Быстро выхватив меч, он ударил в живот. Юноша захрипел и свалился на землю, зажимая страшную рану. Коротким движением Одоакр добил его, спокойно вытер меч и убрал в ножны.
— Построить солдат, — приказал он ошеломленным командирам. — Я буду говорить.
— …и сейчас римская армия добивает мятежников. Но нас их судьба не коснется. Мы вновь на службе Рима, наш император — Антемий, а вождь — Военный магистр Марк Красс. Все наши привилегии, обычная плата и право на долю добычи подтверждены. А если кто-то все еще хочет встать в один ряд с изменниками и грабителями, таких я покараю своей рукой. Но я верю, что среди вас, честных воинов, нет тех, кто желает присоединиться к бургундским свиньям. А потому слушайте мой приказ — идти к Нарни и добить остатки мятежников! Мы выступаем немедленно.
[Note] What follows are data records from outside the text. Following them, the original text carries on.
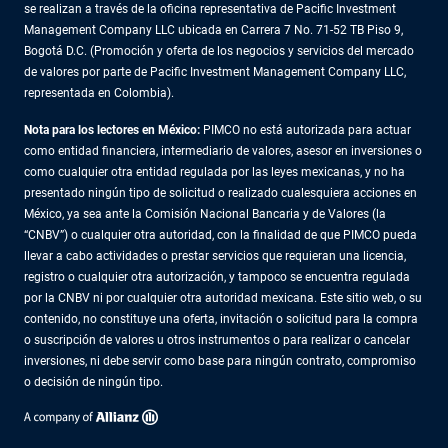
se realizan a través de la oficina representativa de Pacific Investment
Management Company LLC ubicada en Carrera 7 No. 71-52 TB Piso 9,
Bogotá D.C. (Promoción y oferta de los negocios y servicios del mercado
de valores por parte de Pacific Investment Management Company LLC,
representada en Colombia).
Nota para los lectores en México:
PIMCO no está autorizada para actuar
como entidad financiera, intermediario de valores, asesor en inversiones o
como cualquier otra entidad regulada por las leyes mexicanas, y no ha
presentado ningún tipo de solicitud o realizado cualesquiera acciones en
México, ya sea ante la Comisión Nacional Bancaria y de Valores (la
“CNBV”) o cualquier otra autoridad, con la finalidad de que PIMCO pueda
llevar a cabo actividades o prestar servicios que requieran una licencia,
registro o cualquier otra autorización, y tampoco se encuentra regulada
por la CNBV ni por cualquier otra autoridad mexicana. Este sitio web, o su
contenido, no constituye una oferta, invitación o solicitud para la compra
o suscripción de valores u otros instrumentos o para realizar o cancelar
inversiones, ni debe servir como base para ningún contrato, compromiso
o decisión de ningún tipo.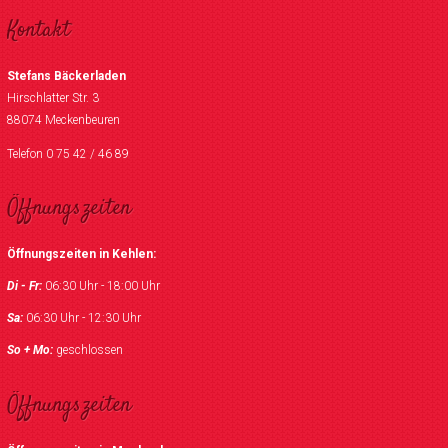
Kontakt
Stefans Bäckerladen
Hirschlatter Str. 3
88074 Meckenbeuren
Telefon 0 75 42 / 46 89
Öffnungszeiten
Öffnungszeiten in Kehlen:
Di - Fr:
06:30 Uhr - 18:00 Uhr
Sa:
06:30 Uhr - 12:30 Uhr
So + Mo:
geschlossen
Öffnungszeiten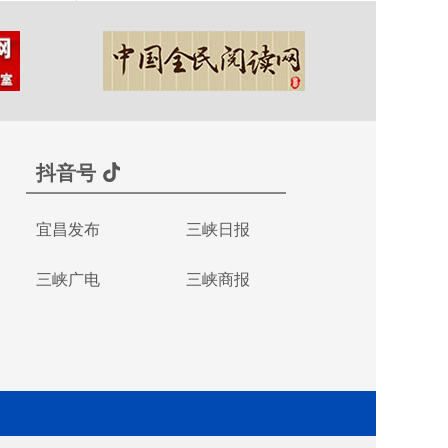
抖音号
宜昌发布
三峡日报
三峡广电
三峡商报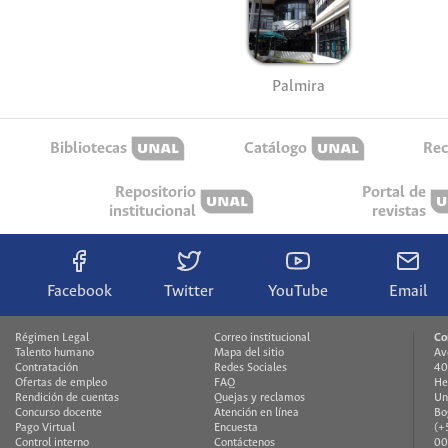
Palmira
Bibliotecas
Catálogo
Rec
Repositorio
Portal de
institucional
revistas
Facebook
Twitter
YouTube
Email
Régimen Legal
Correo institucional
Co
Talento humano
Mapa del sitio
Av
Contratación
Redes Sociales
40
Ofertas de empleo
FAQ
He
Rendición de cuentas
Quejas y reclamos
Un
Concurso docente
Atención en línea
Bo
Pago Virtual
Encuesta
(+
Control interno
Contáctenos
00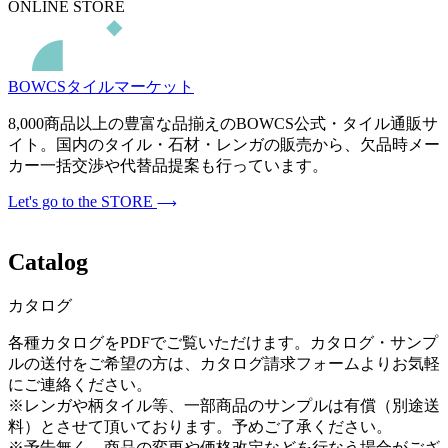
ONLINE STORE
BOWCSタイルマーケット
8,000商品以上の豊富な品揃えのBOWCS公式・タイル通販サ
イト。国内のタイル・石材・レンガの販売から、欠品時メー
カー一括交渉や代替品提案も行っています。
Let's go to the STORE
Catalog
カタログ
各種カタログをPDFでご覧いただけます。カタログ・サンプ
ルの送付をご希望の方は、カタログ請求フォームよりお気軽
にご連絡ください。
※レンガや柄タイル等、一部商品のサンプルは有償（別途送
料）とさせて頂いております。予めご了承ください。
※予告無く、商品の変更や価格改定などを行なう場合がござ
На лицах воинов отражались разные чувства. Хотя многие лишь пожимали плечами, принимая приказ Одоакра как должное, было немало таких, кто начал роптать, иные растерянно озирались, ища поддержки товарищей. Чтобы окончательно сломить все сомнения, Одоакр громко добавил:
— Наш новый вождь щедр, и я отдаю вам обоз бургундов. Все, что награбили эти изменники, — ваше! Но только после битвы. Идите и добудьте мечом то, что принадлежит вам по праву!
Четыре тысячи воинов разразились восторженным криком.
Яростный натиск бургундов и предпринятый Гунтером обходной маневр заставили римлян отступить от реки, но миг торжества оказался кратким. Римляне выдержали удар, дрогнувшие было ряды вновь сомкнулись. Легион бился в полукольце, но упорно держался, все атаки бургундов разбивались о казавшуюся несокрушимой стену щитов.